TASK OBJECTIVE: For each record below, set it down exactly but leave out any picture.

Start of DATASET ENTRIES

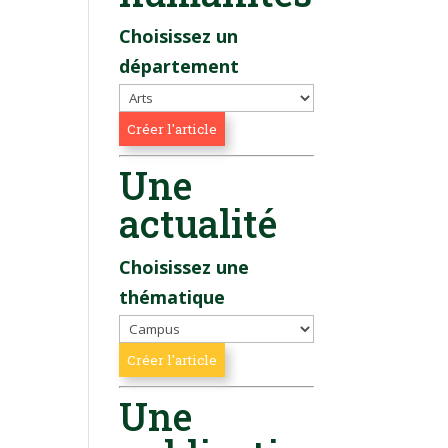
Choisissez un
département
Une
actualité
Choisissez une
thématique
Une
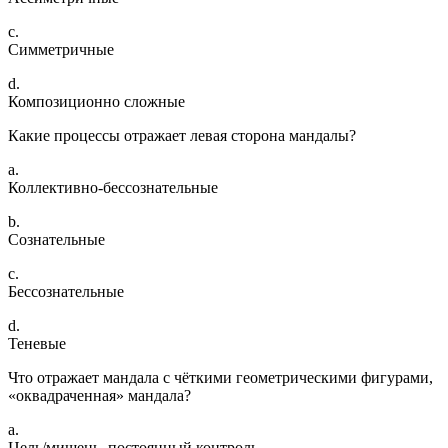
c.
Симметричные
d.
Композиционно сложные
Какие процессы отражает левая сторона мандалы?
a.
Коллективно-бессознательные
b.
Сознательные
c.
Бессознательные
d.
Теневые
Что отражает мандала с чёткими геометрическими фигурами,
«оквадраченная» мандала?
a.
Цель/мишень, постоянный контроль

End of DATASET ENTRIES

WRITTEN RESPONSE:
Choisissez un
département
Une
actualité
Choisissez une
thématique
Une
c.
Симметричные
d.
Композиционно сложные
Какие процессы отражает левая сторона мандалы?
a.
Коллективно-бессознательные
b.
Сознательные
c.
Бессознательные
d.
Теневые
Что отражает мандала с чёткими геометрическими фигурами,
«оквадраченная» мандала?
a.
Цель/мишень, постоянный контроль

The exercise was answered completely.